-- Given information follows --

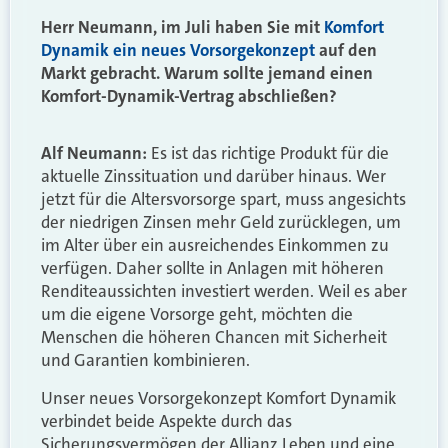
Herr Neumann, im Juli haben Sie mit
Komfort
Dynamik ein neues Vorsorgekonzept
auf den
Markt gebracht. Warum sollte jemand einen
Komfort-Dynamik-Vertrag abschließen?
Alf Neumann:
Es ist das richtige Produkt für die
aktuelle Zinssituation und darüber hinaus. Wer
jetzt für die Altersvorsorge spart, muss angesichts
der niedrigen Zinsen mehr Geld zurücklegen, um
im Alter über ein ausreichendes Einkommen zu
verfügen. Daher sollte in Anlagen mit höheren
Renditeaussichten investiert werden. Weil es aber
um die eigene Vorsorge geht, möchten die
Menschen die höheren Chancen mit Sicherheit
und Garantien kombinieren.
Unser neues Vorsorgekonzept Komfort Dynamik
verbindet beide Aspekte durch das
Sicherungsvermögen der Allianz Leben und eine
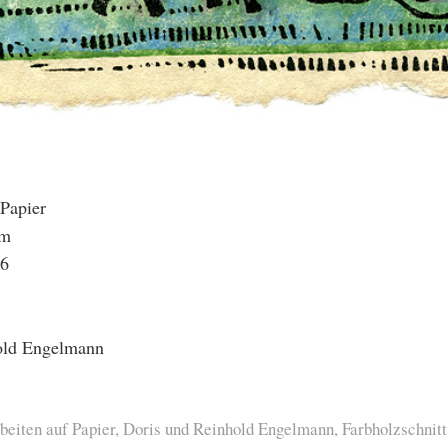
 Papier
cm
16
old Engelmann
beiten auf Papier
,
Doris und Reinhold Engelmann
,
Farbholzschnitt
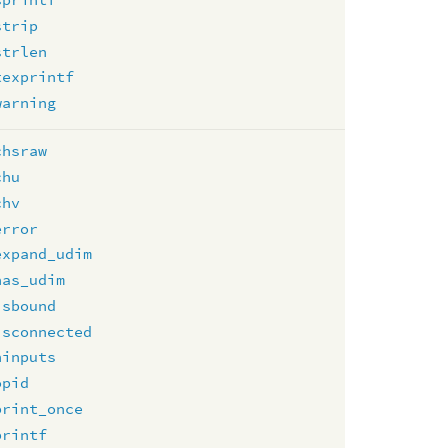
strip
strlen
texprintf
warning
chsraw
chu
chv
error
expand_udim
has_udim
isbound
isconnected
ninputs
opid
print_once
printf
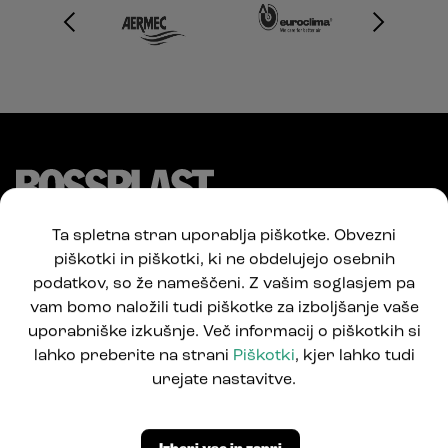
Ta spletna stran uporablja piškotke. Obvezni
piškotki in piškotki, ki ne obdelujejo osebnih
podatkov, so že nameščeni. Z vašim soglasjem pa
vam bomo naložili tudi piškotke za izboljšanje vaše
uporabniške izkušnje. Več informacij o piškotkih si
lahko preberite na strani
Piškotki
, kjer lahko tudi
Pod Jelšami 5
urejate nastavitve.
1290 Grosuplje, Slovenija
T: +386 1781 0550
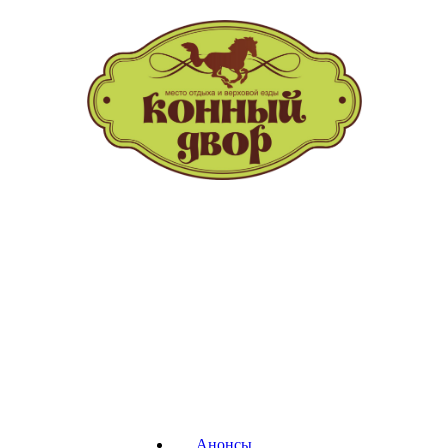
т.(391) 228-73-30
Анонсы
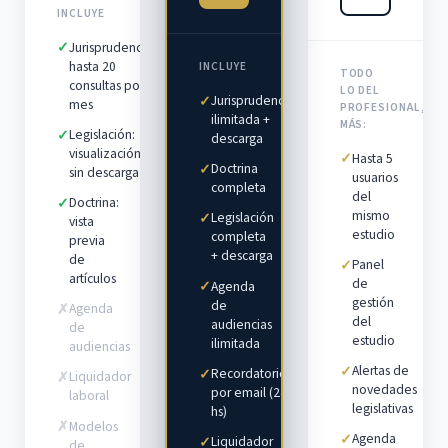
INCLUYE
Jurisprudencia:
✓
hasta 20
INCLUYE
TODO
consultas por
LO DEL
Jurisprudencia
✓
mes
PROFESIONAL,
ilimitada +
MÁS:
Legislación:
✓
descarga
visualización
Hasta 5
✓
Doctrina
✓
sin descarga
usuarios
completa
del
Doctrina:
✓
mismo
Legislación
✓
vista
estudio
completa
previa
+ descarga
de
Panel
✓
artículos
de
Agenda
✓
gestión
de
Agenda
✗
del
audiencias
de
estudio
ilimitada
audiencias
Alertas de
✓
Recordatorios
✓
Liquidador
✗
novedades
por email (24
laboral
legislativas
hs)
Modelos
✗
Agenda
✓
Liquidador
✓
de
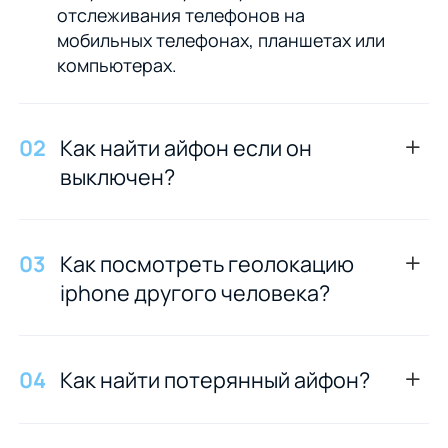
отслеживания телефонов на
мобильных телефонах, планшетах или
компьютерах.
0
2
Как найти айфон если он
выключен?
0
3
Как посмотреть геолокацию
iphone другого человека?
0
4
Как найти потерянный айфон?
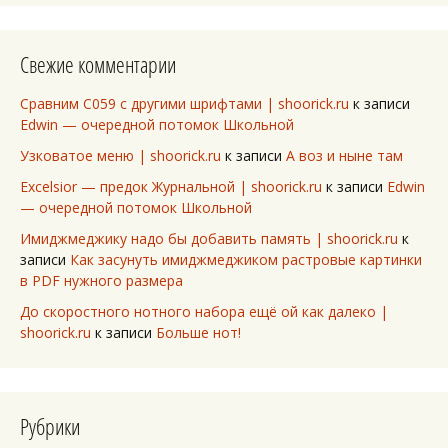
Свежие комментарии
Сравним C059 с другими шрифтами | shoorick.ru
к записи
Edwin — очередной потомок Школьной
Узковатое меню | shoorick.ru
к записи
А воз и ныне там
Excelsior — предок Журнальной | shoorick.ru
к записи
Edwin
— очередной потомок Школьной
Имиджмеджику надо бы добавить память | shoorick.ru
к
записи
Как засунуть имиджмеджиком растровые картинки
в PDF нужного размера
До скоростного нотного набора ещё ой как далеко |
shoorick.ru
к записи
Больше нот!
Рубрики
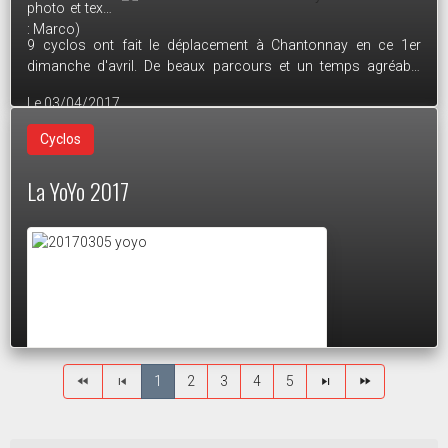
photo et texte
club de La Chataigneraie.
: Marco)
9 cyclos ont fait le déplacement à Chantonnay en ce 1er
dimanche d'avril. De beaux parcours et un temps agréable
malgré la fraicheur matinale. A l'arrivée, le casse-croute et le
Le 03/04/2017
verre de rosé étaient appréciés de tous car, accompagnés du
club de Chantonnay, la moyenne a dépassé les 28 pour un
Cyclos
dénivelé de presque 700m.
La YoYo 2017
1
2
3
4
5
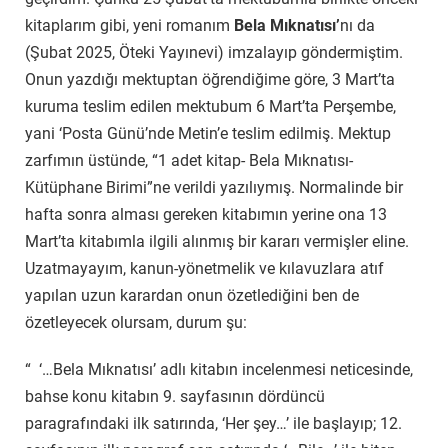
kitaplarım gibi, yeni romanım
Bela Mıknatısı’
nı da
(Şubat 2025, Öteki Yayınevi) imzalayıp göndermiştim.
Onun yazdığı mektuptan öğrendiğime göre, 3 Mart’ta
kuruma teslim edilen mektubum 6 Mart’ta Perşembe,
yani ‘Posta Günü’nde Metin’e teslim edilmiş. Mektup
zarfımın üstünde, “1 adet kitap- Bela Mıknatısı-
Kütüphane Birimi”ne verildi yazılıymış. Normalinde bir
hafta sonra alması gereken kitabımın yerine ona 13
Mart’ta kitabımla ilgili alınmış bir kararı vermişler eline.
Uzatmayayım, kanun-yönetmelik ve kılavuzlara atıf
yapılan uzun karardan onun özetlediğini ben de
özetleyecek olursam, durum şu:
“ ‘…Bela Mıknatısı’ adlı kitabın incelenmesi neticesinde,
bahse konu kitabın 9. sayfasının dördüncü
paragrafındaki ilk satırında, ‘Her şey…’ ile başlayıp; 12.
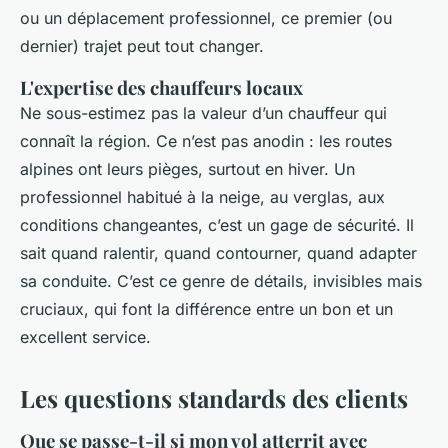
ou un déplacement professionnel, ce premier (ou
dernier) trajet peut tout changer.
L'expertise des chauffeurs locaux
Ne sous-estimez pas la valeur d’un chauffeur qui
connaît la région. Ce n’est pas anodin : les routes
alpines ont leurs pièges, surtout en hiver. Un
professionnel habitué à la neige, au verglas, aux
conditions changeantes, c’est un gage de sécurité. Il
sait quand ralentir, quand contourner, quand adapter
sa conduite. C’est ce genre de détails, invisibles mais
cruciaux, qui font la différence entre un bon et un
excellent service.
Les questions standards des clients
Que se passe-t-il si mon vol atterrit avec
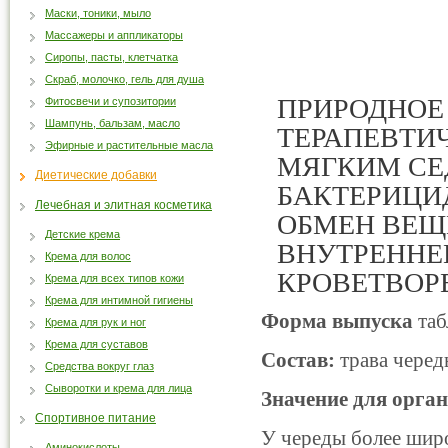
Маски, тоники, мыло
Массажеры и аппликаторы
Сиропы, пасты, клетчатка
Скраб, молочко, гель для душа
ПРИРОДНОЕ
Фитосвечи и супозитории
Шампунь, бальзам, масло
ТЕРАПЕВТИ
Эфирные и растительные масла
МЯГКИМ СЕ
Диетические добавки
БАКТЕРИЦ
Лечебная и элитная косметика
ОБМЕН ВЕЩ
Детские крема
ВНУТРЕННЕ
Крема для волос
КРОВЕТВОР
Крема для всех типов кожи
Крема для интимной гигиены
Форма выпуска
таб
Крема для рук и ног
Крема для суставов
Состав:
трава черед
Средства вокруг глаз
Сыворотки и крема для лица
Значение для орган
Спортивное питание
У череды более шир
Аминокислоты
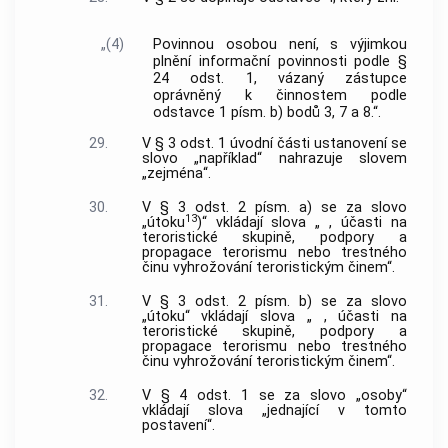
„(4)
Povinnou osobou není, s výjimkou
plnění informační povinnosti podle §
24 odst. 1, vázaný zástupce
oprávněný k činnostem podle
odstavce 1 písm. b) bodů 3, 7 a 8.“.
29.
V § 3 odst. 1 úvodní části ustanovení se
slovo „například“ nahrazuje slovem
„zejména“.
30.
V § 3 odst. 2 písm. a) se za slovo
13
„útoku
)“ vkládají slova „ , účasti na
teroristické skupině, podpory a
propagace terorismu nebo trestného
činu vyhrožování teroristickým činem“.
31.
V § 3 odst. 2 písm. b) se za slovo
„útoku“ vkládají slova „ , účasti na
teroristické skupině, podpory a
propagace terorismu nebo trestného
činu vyhrožování teroristickým činem“.
32.
V § 4 odst. 1 se za slovo „osoby“
vkládají slova „jednající v tomto
postavení“.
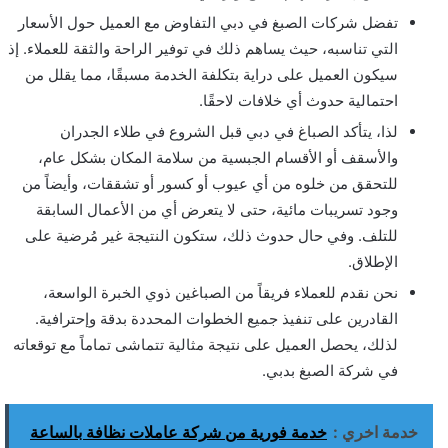
تفضل شركات الصبغ في دبي التفاوض مع العميل حول الأسعار
التي تناسبه، حيث يساهم ذلك في توفير الراحة والثقة للعملاء. إذ
سيكون العميل على دراية بتكلفة الخدمة مسبقًا، مما يقلل من
احتمالية حدوث أي خلافات لاحقًا.
لذا، يتأكد الصباغ في دبي قبل الشروع في طلاء الجدران
والأسقف أو الأقسام الجبسية من سلامة المكان بشكل عام،
للتحقق من خلوه من أي عيوب أو كسور أو تشققات، وأيضاً من
وجود تسريبات مائية، حتى لا يتعرض أي من الأعمال السابقة
للتلف. وفي حال حدوث ذلك، ستكون النتيجة غير مُرضية على
الإطلاق.
نحن نقدم للعملاء فريقاً من الصباغين ذوي الخبرة الواسعة،
القادرين على تنفيذ جميع الخطوات المحددة بدقة وإحترافية.
لذلك، يحصل العميل على نتيجة مثالية تتماشى تماماً مع توقعاته
في شركة الصبغ بدبي.
خدمة اخري :
خدمة فورية من شركة عاملات نظافة بالساعة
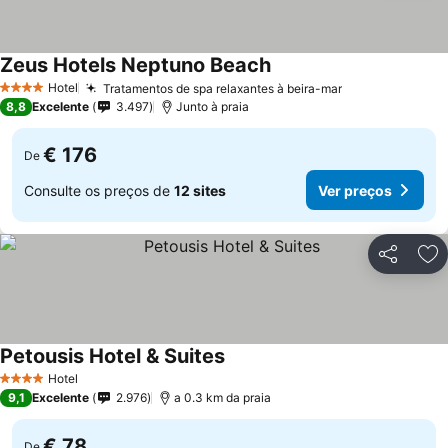
Zeus Hotels Neptuno Beach
Hotel
Tratamentos de spa relaxantes à beira-mar
4 Estrelas
8,8
Excelente
3.497
Junto à praia
€ 176
De
Consulte os preços de
12 sites
Ver preços
Partilhar
Ad
Petousis Hotel & Suites
Hotel
4 Estrelas
9,1
Excelente
2.976
a 0.3 km da praia
€ 78
De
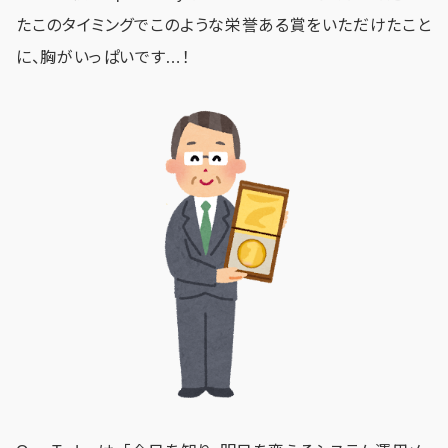
たこのタイミングでこのような栄誉ある賞をいただけたこと
に、胸がいっぱいです…！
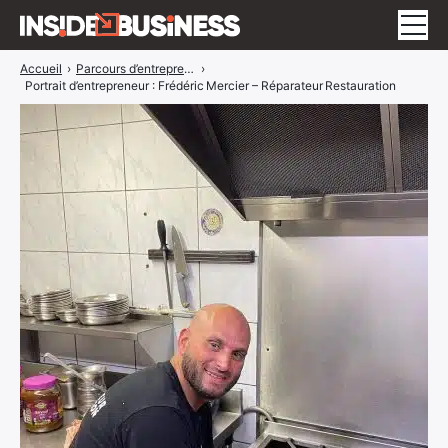
Accueil
›
Parcours d’entrepreneurs
›
Insidebusiness
Portrait d’entrepreneur : Frédéric Mercier – Réparateur Restauration
A propos
Interviews
Blog
ÉVÉNEMENTS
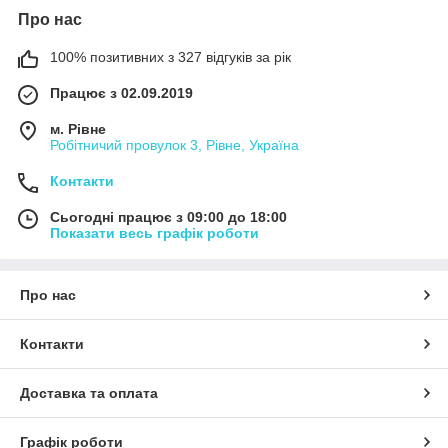
Про нас
100% позитивних з 327 відгуків за рік
Працює з 02.09.2019
м. Рівне
Робітничий провулок 3, Рівне, Україна
Контакти
Сьогодні працює з 09:00 до 18:00
Показати весь графік роботи
Про нас
Контакти
Доставка та оплата
Графік роботи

-- Given information concluded --

#### Assignment:
Please reproduce, word for word, every line from the first line of the records above through the line containing "podatkov, so že", and leave out the pictures.

#### Written response:
Herr Neumann, im Juli haben Sie mit
Komfort
Dynamik ein neues Vorsorgekonzept
auf den
Markt gebracht. Warum sollte jemand einen
Komfort-Dynamik-Vertrag abschließen?
Alf Neumann:
Es ist das richtige Produkt für die
aktuelle Zinssituation und darüber hinaus. Wer
jetzt für die Altersvorsorge spart, muss angesichts
der niedrigen Zinsen mehr Geld zurücklegen, um
im Alter über ein ausreichendes Einkommen zu
verfügen. Daher sollte in Anlagen mit höheren
Renditeaussichten investiert werden. Weil es aber
um die eigene Vorsorge geht, möchten die
Menschen die höheren Chancen mit Sicherheit
und Garantien kombinieren.
Unser neues Vorsorgekonzept Komfort Dynamik
verbindet beide Aspekte durch das
Sicherungsvermögen der Allianz Leben und eine
 Papier
cm
16
old Engelmann
beiten auf Papier
,
Doris und Reinhold Engelmann
,
Farbholzschnitt
strip
strlen
texprintf
warning
chsraw
chu
chv
error
expand_udim
has_udim
isbound
isconnected
ninputs
opid
print_once
printf
Ta spletna stran uporablja piškotke. Obvezni
piškotki in piškotki, ki ne obdelujejo osebnih
podatkov, so že nameščeni. Z vašim soglasjem pa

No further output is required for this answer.